Pictures stay out of the copy. Repeat exactly the lines from the first entry below through the line that contains "dell’Unione, per accedere", and nothing beyond.

═════ Stored data

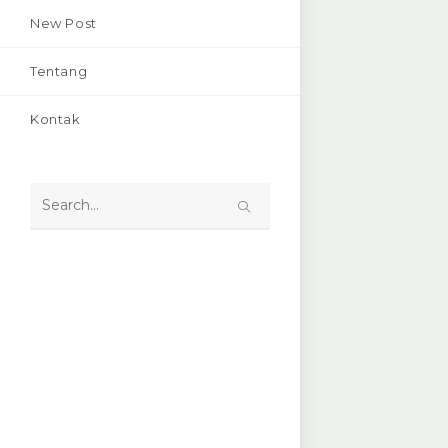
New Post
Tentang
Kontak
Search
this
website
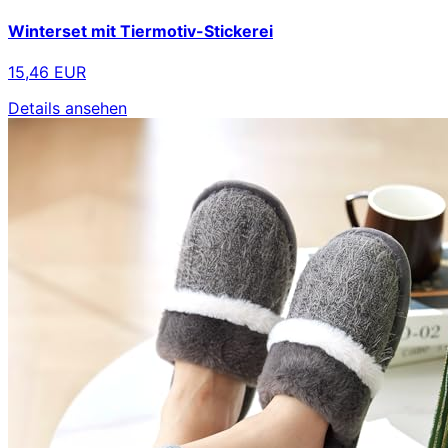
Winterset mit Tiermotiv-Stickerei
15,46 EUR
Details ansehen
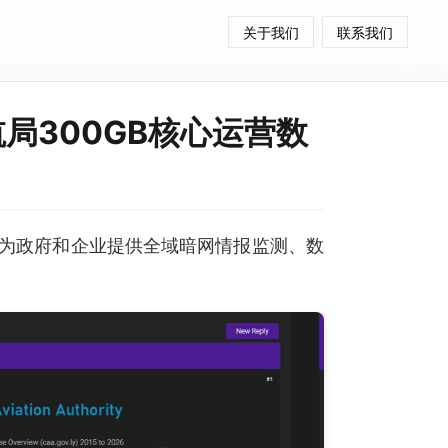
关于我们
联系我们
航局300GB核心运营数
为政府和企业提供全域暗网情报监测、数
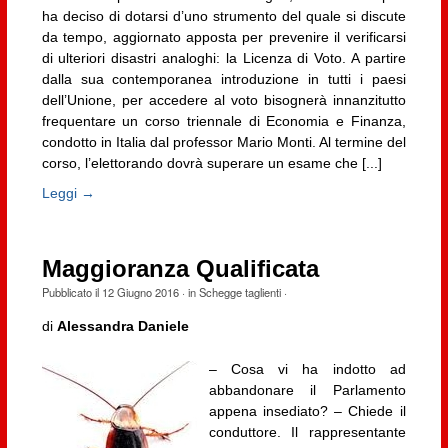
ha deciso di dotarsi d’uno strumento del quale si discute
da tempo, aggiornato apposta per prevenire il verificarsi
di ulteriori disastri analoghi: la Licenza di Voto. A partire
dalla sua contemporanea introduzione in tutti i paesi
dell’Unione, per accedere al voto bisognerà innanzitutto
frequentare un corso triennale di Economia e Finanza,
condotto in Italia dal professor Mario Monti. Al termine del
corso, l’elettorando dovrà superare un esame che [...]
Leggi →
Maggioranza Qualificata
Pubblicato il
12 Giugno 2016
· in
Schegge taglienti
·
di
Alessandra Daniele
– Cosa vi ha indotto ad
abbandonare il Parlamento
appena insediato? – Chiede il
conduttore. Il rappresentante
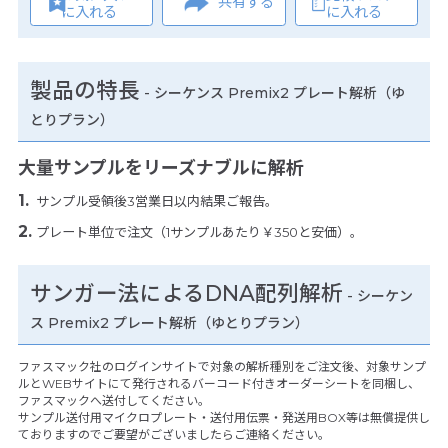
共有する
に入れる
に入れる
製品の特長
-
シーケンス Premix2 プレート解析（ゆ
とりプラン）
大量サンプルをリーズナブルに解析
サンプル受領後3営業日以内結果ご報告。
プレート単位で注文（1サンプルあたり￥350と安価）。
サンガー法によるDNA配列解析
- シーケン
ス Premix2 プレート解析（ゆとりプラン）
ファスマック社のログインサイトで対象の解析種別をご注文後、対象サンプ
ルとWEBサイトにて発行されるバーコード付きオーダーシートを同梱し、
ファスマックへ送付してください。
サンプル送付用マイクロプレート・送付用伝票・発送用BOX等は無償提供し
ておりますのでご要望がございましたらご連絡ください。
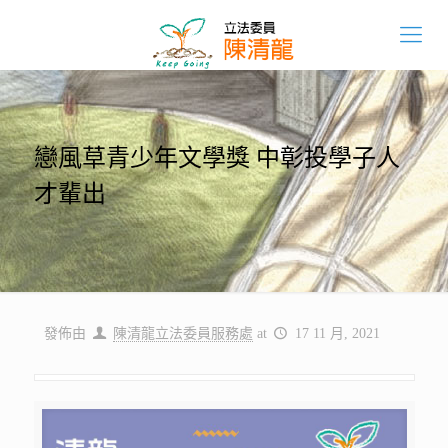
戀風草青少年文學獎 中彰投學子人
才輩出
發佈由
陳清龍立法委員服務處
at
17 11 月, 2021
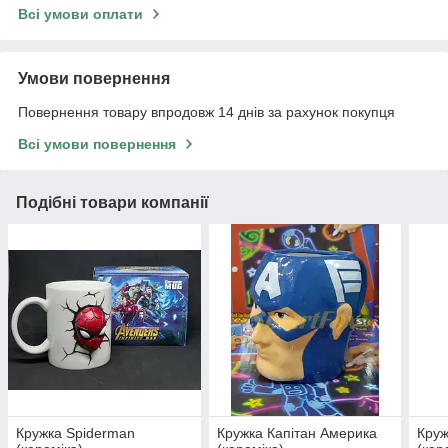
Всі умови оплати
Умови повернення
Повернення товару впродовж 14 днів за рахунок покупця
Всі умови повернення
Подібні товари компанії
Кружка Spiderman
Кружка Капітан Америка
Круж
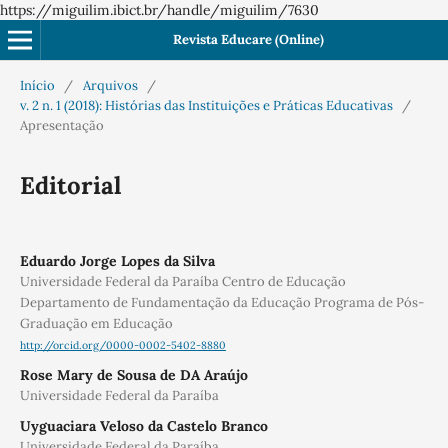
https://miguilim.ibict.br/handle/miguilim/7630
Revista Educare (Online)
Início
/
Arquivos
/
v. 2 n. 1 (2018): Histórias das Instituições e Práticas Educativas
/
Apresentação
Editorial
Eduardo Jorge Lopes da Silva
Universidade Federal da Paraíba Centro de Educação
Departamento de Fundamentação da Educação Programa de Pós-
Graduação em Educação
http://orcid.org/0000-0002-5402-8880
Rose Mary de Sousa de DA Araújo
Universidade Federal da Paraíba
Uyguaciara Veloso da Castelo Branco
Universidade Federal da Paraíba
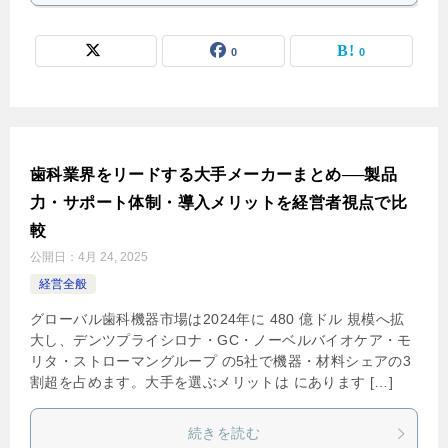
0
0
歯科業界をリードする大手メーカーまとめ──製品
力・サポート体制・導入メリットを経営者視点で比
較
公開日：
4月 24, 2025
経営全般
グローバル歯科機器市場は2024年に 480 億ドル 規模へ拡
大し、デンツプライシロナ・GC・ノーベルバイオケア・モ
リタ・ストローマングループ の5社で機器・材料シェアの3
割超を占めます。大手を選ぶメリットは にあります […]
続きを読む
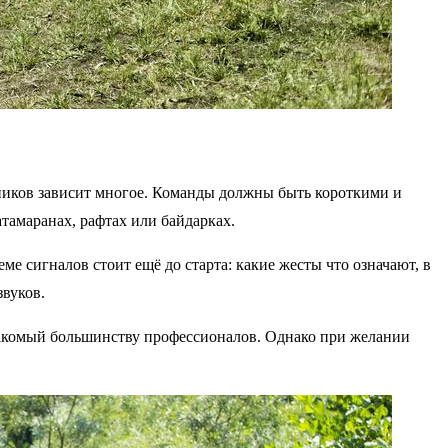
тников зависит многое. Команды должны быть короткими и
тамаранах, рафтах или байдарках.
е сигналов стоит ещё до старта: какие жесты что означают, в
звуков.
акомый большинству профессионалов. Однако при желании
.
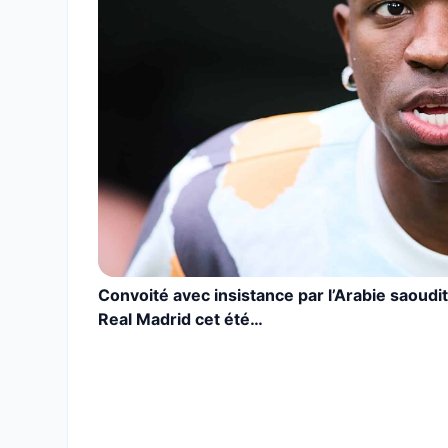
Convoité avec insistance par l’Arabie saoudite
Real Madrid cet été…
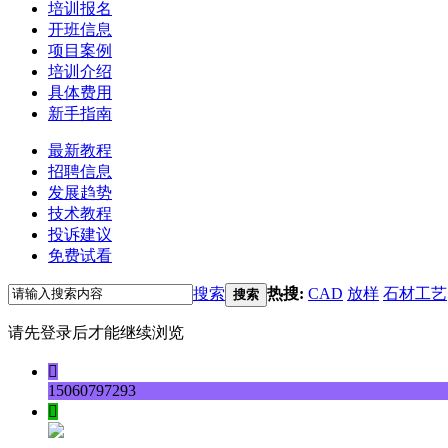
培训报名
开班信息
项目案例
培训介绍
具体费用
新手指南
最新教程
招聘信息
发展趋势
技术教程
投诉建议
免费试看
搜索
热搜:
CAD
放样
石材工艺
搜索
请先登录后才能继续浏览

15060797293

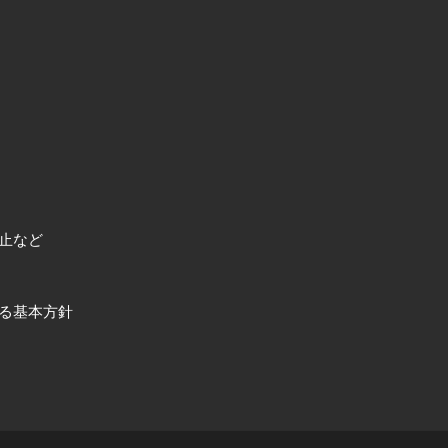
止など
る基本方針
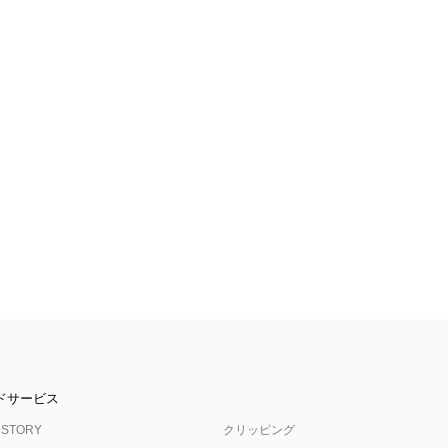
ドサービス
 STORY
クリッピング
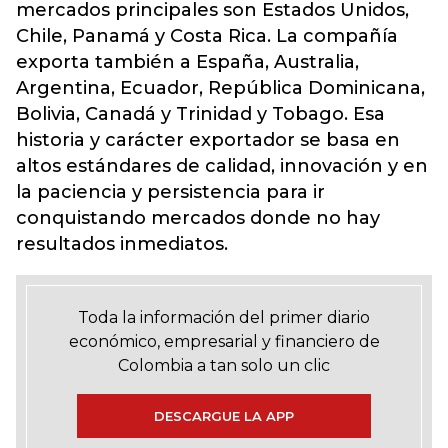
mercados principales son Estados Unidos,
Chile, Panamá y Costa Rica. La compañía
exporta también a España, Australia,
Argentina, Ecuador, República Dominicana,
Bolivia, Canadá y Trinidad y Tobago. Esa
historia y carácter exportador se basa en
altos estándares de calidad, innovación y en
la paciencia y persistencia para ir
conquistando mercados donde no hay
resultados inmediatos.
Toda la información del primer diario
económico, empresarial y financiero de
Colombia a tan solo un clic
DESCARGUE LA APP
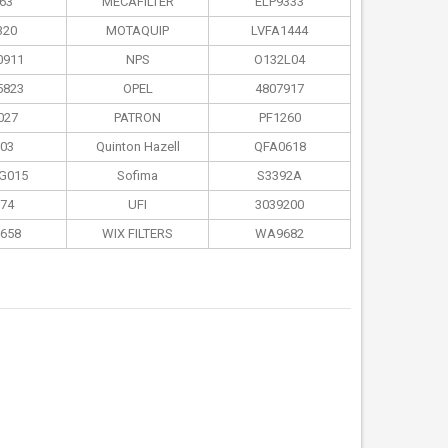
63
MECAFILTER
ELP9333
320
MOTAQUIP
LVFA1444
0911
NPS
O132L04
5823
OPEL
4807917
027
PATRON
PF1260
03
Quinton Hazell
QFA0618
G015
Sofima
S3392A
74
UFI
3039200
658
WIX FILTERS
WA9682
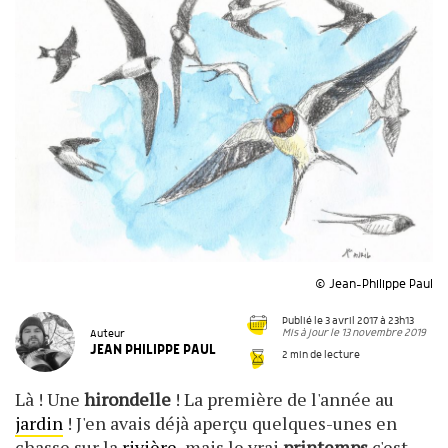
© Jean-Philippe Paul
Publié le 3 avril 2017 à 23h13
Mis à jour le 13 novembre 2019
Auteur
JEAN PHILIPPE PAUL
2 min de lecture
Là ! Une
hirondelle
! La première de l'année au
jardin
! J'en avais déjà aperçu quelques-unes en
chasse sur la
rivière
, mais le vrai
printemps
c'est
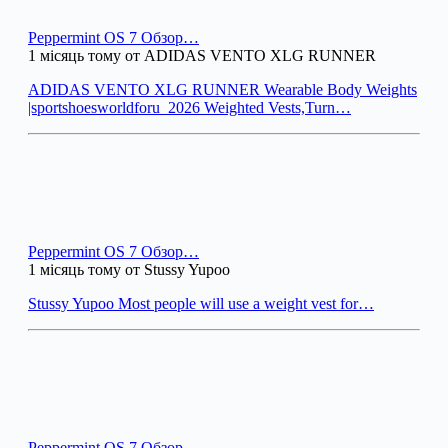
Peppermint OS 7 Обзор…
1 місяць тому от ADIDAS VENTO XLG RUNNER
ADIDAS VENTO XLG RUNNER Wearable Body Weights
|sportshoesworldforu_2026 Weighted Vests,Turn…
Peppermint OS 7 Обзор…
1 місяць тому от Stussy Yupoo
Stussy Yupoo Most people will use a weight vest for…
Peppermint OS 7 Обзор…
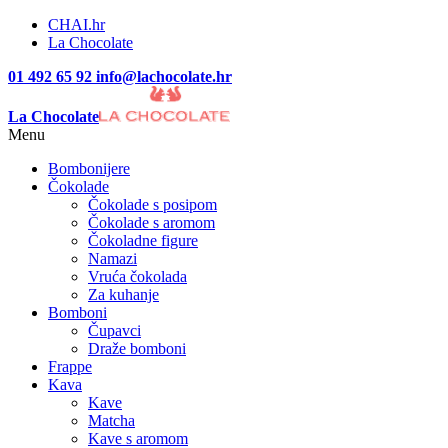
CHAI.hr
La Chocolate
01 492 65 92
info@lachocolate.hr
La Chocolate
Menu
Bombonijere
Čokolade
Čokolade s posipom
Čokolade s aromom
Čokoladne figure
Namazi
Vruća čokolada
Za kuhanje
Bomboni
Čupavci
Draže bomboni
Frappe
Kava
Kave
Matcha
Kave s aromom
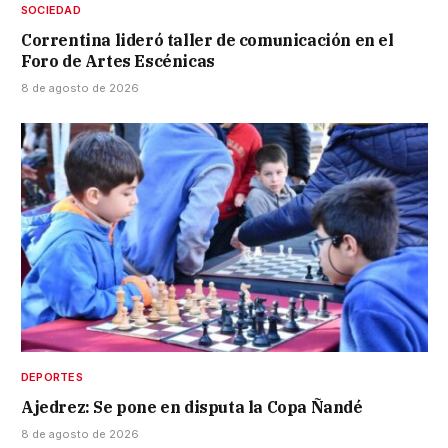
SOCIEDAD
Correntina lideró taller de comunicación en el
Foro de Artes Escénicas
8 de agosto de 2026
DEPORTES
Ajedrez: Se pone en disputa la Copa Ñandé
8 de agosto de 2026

══════════

### Your solution
New Post
Tentang
Kontak
Search
this
website
Winterset mit Tiermotiv-Stickerei
15,46 EUR
Details ansehen
关于我们
联系我们
航局300GB核心运营数
为政府和企业提供全域暗网情报监测、数
ha deciso di dotarsi d’uno strumento del quale si discute
da tempo, aggiornato apposta per prevenire il verificarsi
di ulteriori disastri analoghi: la Licenza di Voto. A partire
dalla sua contemporanea introduzione in tutti i paesi
dell’Unione, per accedere al voto bisognerà innanzitutto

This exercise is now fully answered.